In answer to your question of spine, I am shooting a 300 spine and a 350 spine with my 70 lb bow with a 27.5" shaft. I am shooting a 400 spine with the same draw but 60 lb bow. The 350 is border line depending upon the tip weight for the 70 lb bow.


----------



## #1DEER 1-I (Sep 10, 2007)

I shoot a 60-70# bow with a 28" draw length.


----------



## Fowlmouth (Oct 4, 2008)

I shoot 400's... 28" shaft length at 60 pounds. 100 grain fieldpoints/broadheads.


----------



## kdog (May 4, 2015)

#1DEER 1-I said:


> I shoot a 60-70# bow with a 28" draw length.


if you are shooting 100-125 grain tips I would stay 350 and up with the arrow cut to 27- 28 inches or so. at 70 that may be pushing it, below 70 and you are fine. that is my best guess, an arrow spine program will get more specific.

I can't shoot less than 350 with a 100 grain tip, and am shooting at 67 pounds, but I am a 30 inch draw. with a 28 inch draw you likely have a bit more flexibility.


----------



## TPrawitt91 (Sep 1, 2015)

I'm shooting 300's with a 31" draw and 65# draw. Pretty certain 100 grain tips.


----------



## alpinebowman (Sep 24, 2007)

this is a little misleading. Spine is determined by the amount an arrow flexes over a 28" span with a 2lb weight in the center of the span. the 350 signifies the .350" the arrow bent at that weight.

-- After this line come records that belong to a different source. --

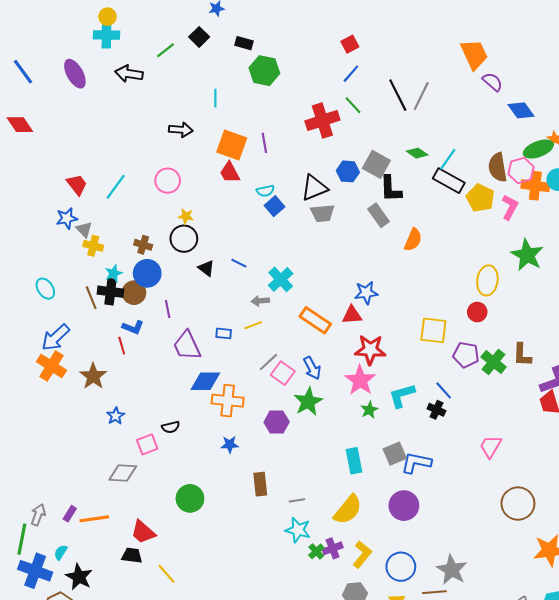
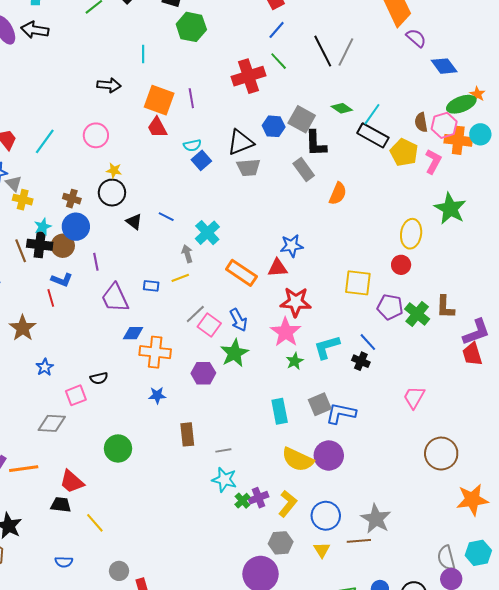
black arrow: (129, 74) -> (35, 30), moved
brown semicircle: (498, 167) -> (421, 122), size x0.7
gray arrow: (260, 301) -> (187, 254), turned 78
blue diamond: (205, 381) -> (133, 333), size x0.7
yellow semicircle: (348, 510) -> (298, 460), moved, turned 76

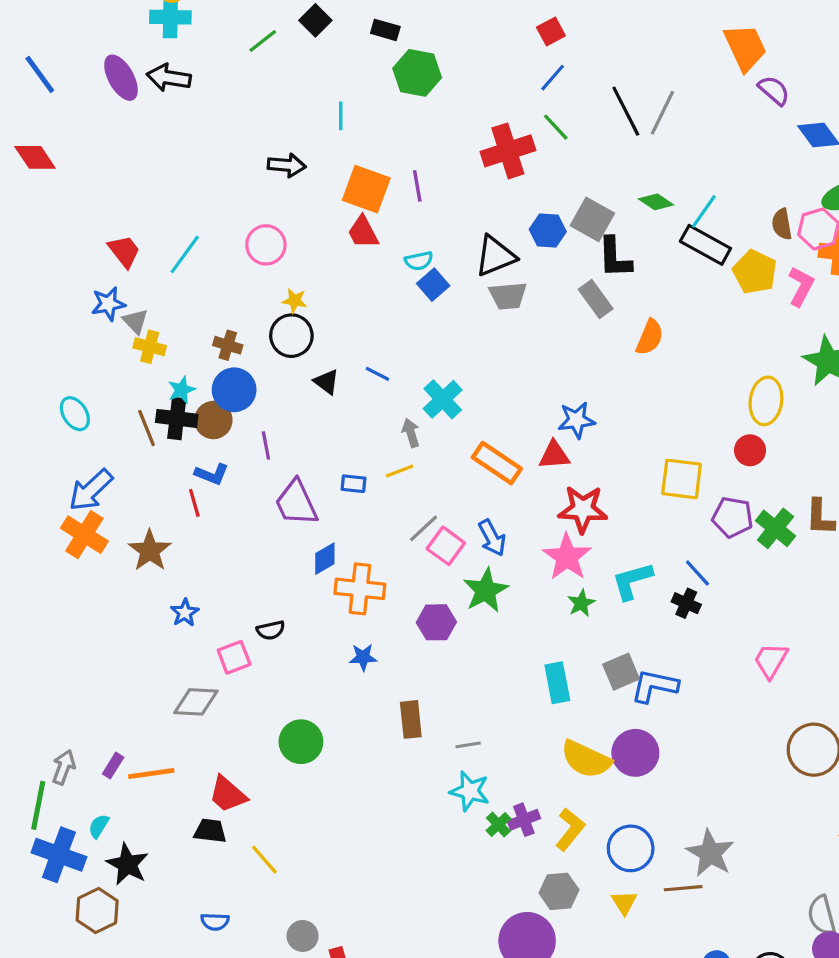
blue diamond: (133, 333) -> (325, 559), turned -30

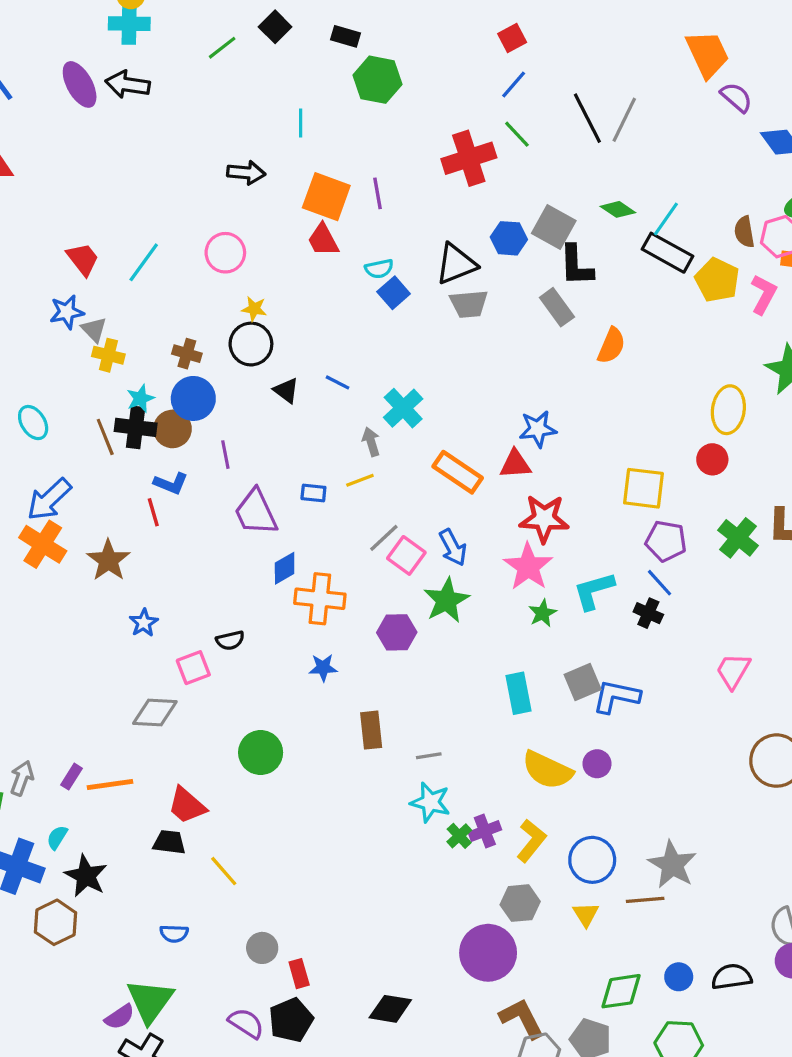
purple pentagon: (733, 517) -> (666, 541), moved
purple circle: (635, 753) -> (597, 764), size x0.6

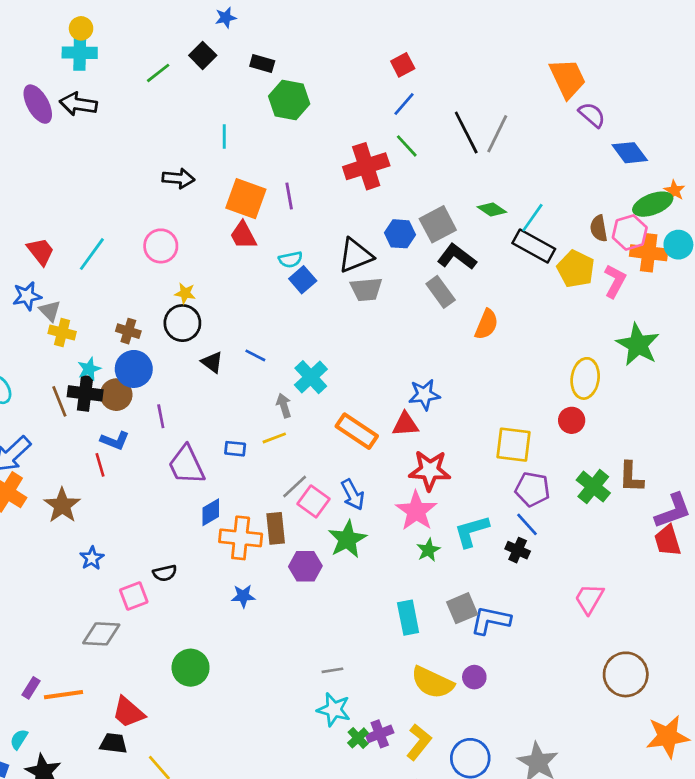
gray square: (554, 227) -> (438, 224), turned 33
black L-shape: (576, 266) -> (457, 257), turned 129
brown rectangle: (371, 730) -> (276, 528), moved

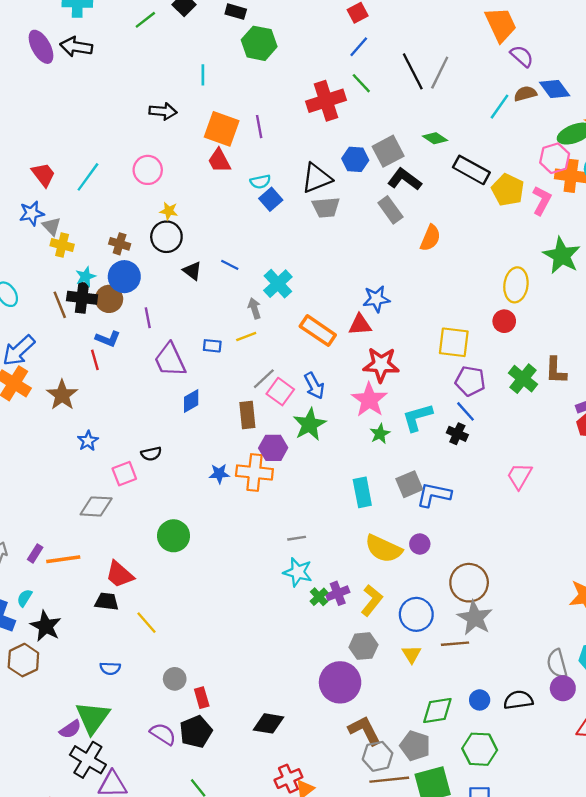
cyan line: (532, 218) -> (500, 107), moved
brown semicircle: (599, 228) -> (525, 94), moved, turned 85
orange cross: (241, 538) -> (254, 472), moved
brown circle: (626, 674) -> (469, 583), moved

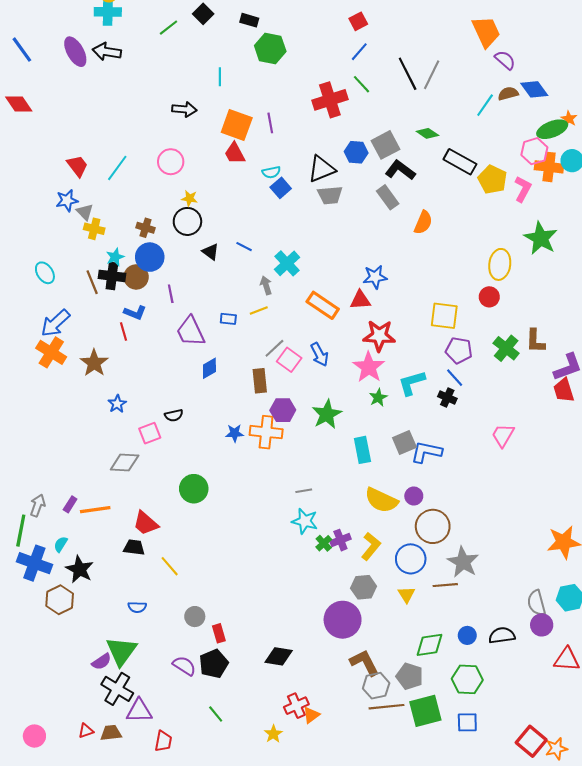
green star: (310, 424) -> (327, 414), moved
brown circle: (469, 583) -> (433, 526), moved

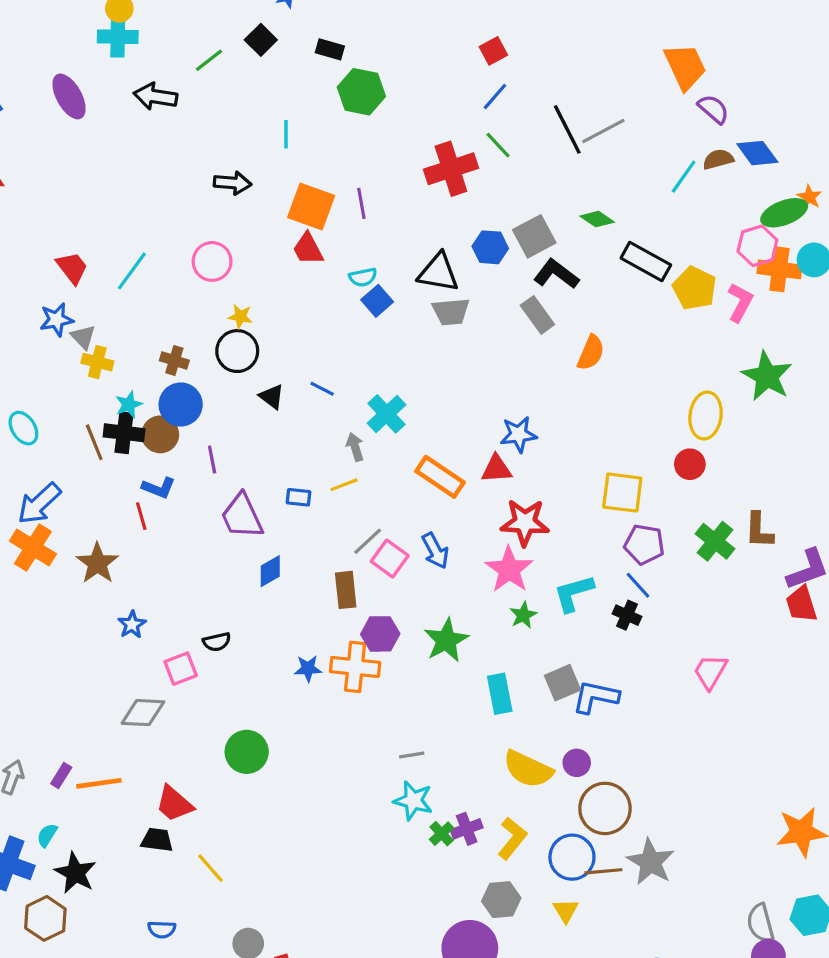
black arrow: (107, 52) -> (155, 96), moved
gray line: (432, 75) -> (603, 131), turned 36
black triangle: (322, 169) -> (438, 272), turned 32
brown line: (445, 585) -> (603, 871), moved

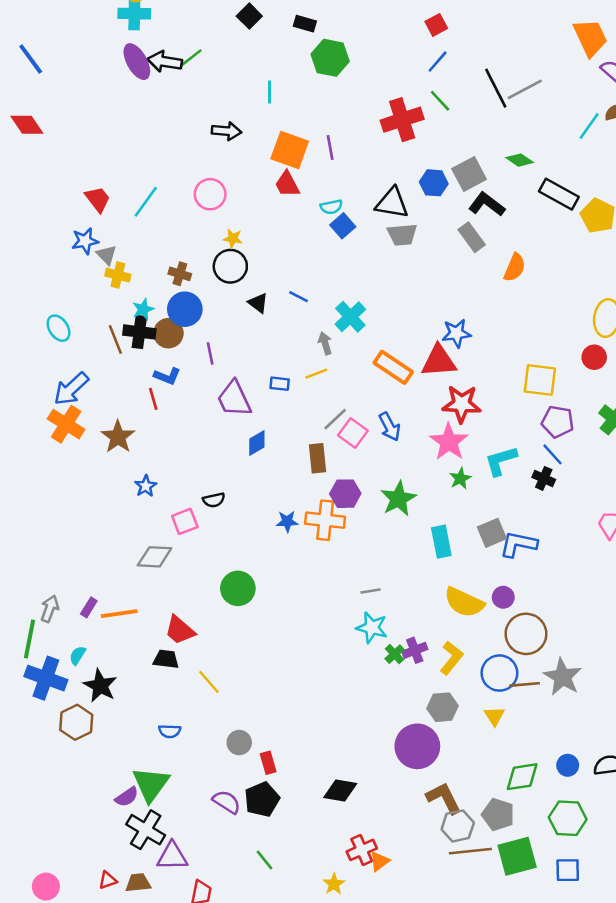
green line: (209, 60) -> (191, 58), moved
purple ellipse: (69, 96) -> (137, 62), moved
red triangle: (497, 469) -> (439, 361), size x1.4

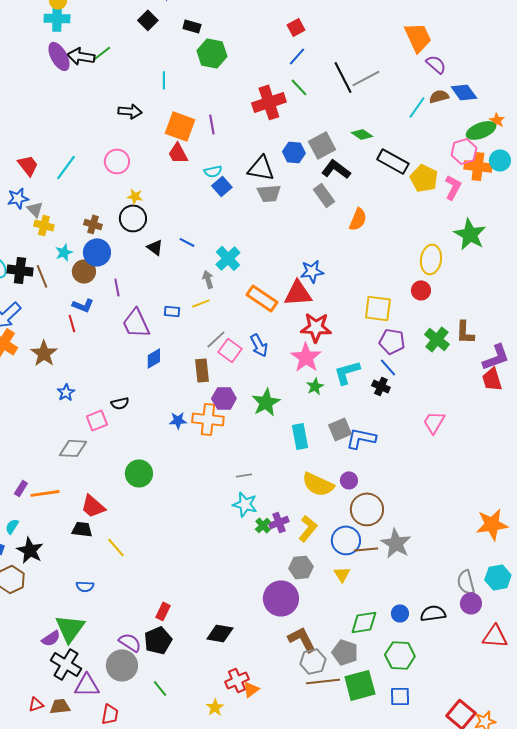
black cross: (139, 332) -> (20, 270), moved
gray circle: (239, 743) -> (122, 665), moved, size x1.6
red rectangle: (268, 763) -> (163, 611), turned 42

Bow dudes comments are more to find teh correct spine needed for your setup.
And to chime in on mine I also use a 26" 350 arrow at a 27.5" draw with a 132 grains up front on a 62lb speed bow. I have shot a stiff 350 spine for a lot of years with great results.



bow_dude said:


> Spine size is determined by your draw length and bow draw weight. If the spine is too weak, you stand a chance of the arrow breaking on the release and being driven into your arm. With the correct spine, you will see improved accuracy and shrinking of your groups. I am of the group that believes you can under spine but not over spine unless you are shooting a stick bow where arrow paradox comes into play. What is your draw weight and length and then we can give you some parameters to work with. Also, are you shooting stick or compound. You also have to factor in tip weight and if you are shooting fingers or releases. Most arrow charts don't factor in what's on the string, type of release and tip weight. I have found most charts under spine and aren't as accurate as they need to be. I went to a computer aided spine chart years ago and by so doing saw improved accuracy and shrinking of groups.
> 
> In answer to your question of spine, I am shooting a 300 spine and a 350 spine with my 70 lb bow with a 27.5" shaft. I am shooting a 400 spine with the same draw but 60 lb bow. The 350 is border line depending upon the tip weight for the 70 lb bow.


----------



## alpinebowman (Sep 24, 2007)

This is my old setup to a T and I have shot a 26-27" 350 spine arrow with great results. The only exception would be if you are shooting a speed bow at 70lbs you may want to run the 300 spine in it.


#1DEER 1-I said:


> I shoot a 60-70# bow with a 28" draw length.


----------



## RemingtonCountry (Feb 17, 2016)

31.5 inch draw, 72 lbs draw weight.

Decent accuracy with 340's in the past, but made the jump to 300's and saw my accuracy improve immensely!


----------



## alpinebowman (Sep 24, 2007)

I would imagine. I would venture to guess you really need to be shooting 250's with that draw length so a 340 would be really weak.


RemingtonCountry said:


> 31.5 inch draw, 72 lbs draw weight.
> 
> Decent accuracy with 340's in the past, but made the jump to 300's and saw my accuracy improve immensely!


----------



## RemingtonCountry (Feb 17, 2016)

Definitely, I was shooting the 340's when I was at 60 lbs. I actually have some 250's on their way to see if there in an improvement from the 300's.


----------



## alpinebowman (Sep 24, 2007)

I imagine they will. I have a friend shooting a 31" draw and at 70lbs with a 29" 250 arrow he is right on to a little weak with it.


RemingtonCountry said:


> Definitely, I was shooting the 340's when I was at 60 lbs. I actually have some 250's on their way to see if there in an improvement from the 300's.


----------



## bow_dude (Aug 20, 2009)

#1 Deer... still need more information. 60-70 lbs is too vague. Also, need to know the tip weight and what is on the string, (peep, d-loop, brass nock set, kisser button). As well as compound or stick bow and if a compound, type of cam. All this makes a difference in determining the correct spine for your setup.


----------



## mrkrik (Jan 26, 2016)

I've used OnTarget2 archery software for years to figure out my arrow set up. It seems to work really well as I've always ended up with an arrow that shoots really well. It allows you to change every variable and see how it affects the arrow. It also allows you to print sight tapes and run shot simulations. It takes a little to learn how to use it, but once you do, it's quick and simple. When I buy shafts and build my arrows, I always run it through the program first to decide what to order. A great archery tool.


----------



## RandomElk16 (Sep 17, 2013)

I am late to the party, and not a long time bowhunter but have dove into it quite a bit...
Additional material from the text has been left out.